Going serverless with AWS S3 and CloudFlare

A while back, while developing the new Monitive, we separated the application into two separate parts:

  • the API backend which does all the heavy lifting, checking user’s sites and sending alerts, crunching numbers and providing statistics.
  • the client-facing web-app, which is basically a VueJS application that users see when they sign in and manage their monitors.

As the backend API is largely built on PHP, requiring a server to process data, the javascript web-app is actually a static set of files that load up in the browser.

When figuring out where to deploy the web-app, I realized that we don’t actually need a server to host it. Amazon’s S3 storage service combined with CloudFlare’s CDN might just be everything we need. This was even better than I’d hoped, because using CloudFlare’s Always-On feature, our web-app would be up and running even if Amazon S3’s service went down. On the other hand, if CloudFlare went down, so would our web-app; however, this isn’t a very big issue because sites would still be monitored — only the management app wouldn’t be accessible.

I read a few articles (one, two, three) and found out the CloudFlare works like a charm with S3. Serving static websites all over the world took just a matter of minutes to set things up.

All the details are covered by the articles linked above. Since we use GitLab for CI, what we did to get all this set up was something along these lines:

  1. AWS: Create a new S3 bucket name that matches the domain name where the web-app will be served from.
  2. AWS: Set the bucket to public read.
  3. AWS: Add a Public Read Bucket Policy.
  4. CloudFlare: add a CNAME DNS record towards the S3 public hostname.
  5. CloudFlare: set page rules to enable SSL and Always-On.
  6. GitLab: build the production-ready VueJS app
  7. GitLab: deploy to S3 via AWS CLI

Done!

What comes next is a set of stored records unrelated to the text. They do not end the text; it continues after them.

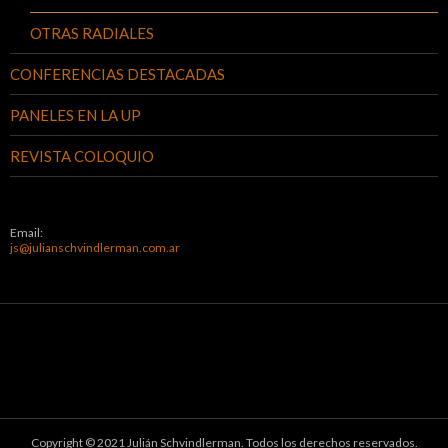
OTRAS RADIALES
CONFERENCIAS DESTACADAS
PANELES EN LA UP
REVISTA COLOQUIO
Email:
js@julianschvindlerman.com.ar
Copyright © 2021 Julián Schvindlerman. Todos los derechos reservados.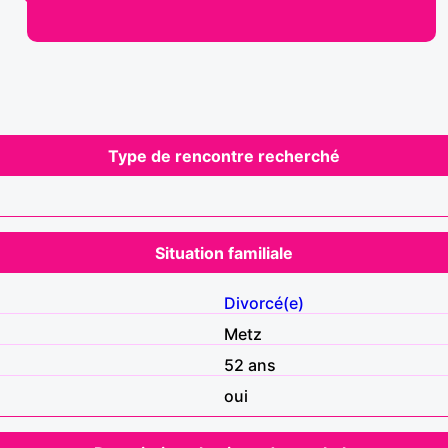
Type de rencontre recherché
Situation familiale
Divorcé(e)
Metz
52 ans
oui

Fast deployment, highly efficient app serving and zero server maintenance.

Bonus 1: Smart caching

When I was only thinking about this setup, I thought that after each deploy, I’d have to call some API cache-invalidation route from CloudFlare so that users would get the newly released version and not the old cached one. But after everything was set up, I found out that CloudFlare’s caching system works great with S3, and sent “If-Modified-Since” headers based on the information provided by the S3 service, which meant there was absolutely nothing for me to do regarding cache invalidation. If any user’s browser had an older version it would just request the newer version, headache-free.

Bonus 2: AWS S3 Monitoring

Another nice thing that came along was an AWS CloudWatch dashboard where we can see request times, types, code, and bytes downloaded or uploaded. This gives us a good idea of how the web-app serving behaves.

Bonus 3: Lower bills

Amazon S3 bills on usage, so more bandwidth and more requests automatically means a bigger bill at the end of the month. CloudFlare, on the other hand, doesn’t bill on usage unless you use some of their features that measure and bill on bandwidth. This combination is truly wonderful from a billing perspective, as most requests would hit CloudFlare’s cache and only a fraction of the bandwidth hits S3.

Bonus 4: Staging deployment

As the flow of setting up a deployment is so simple, and me being a huge fan of continuous-deployment, it was really easy to also create a staging deployment, where production code would automatically be deployed from the master branch with zero effort.

Conclusion

I know that this is not some innovation that I’ve singlehandedly invented, but it serves as a magnificent solution to providing a great service for our world-wide users while keeping costs and maintenance to a minimum. No nginx configuration, proxies, CDN set up or any server management at all. Just plug-and-play!

So, if you’re building a React, Angular or VueJS web-app, going serverless is definitely a great option. For Monitive, it’s already having a major pay off.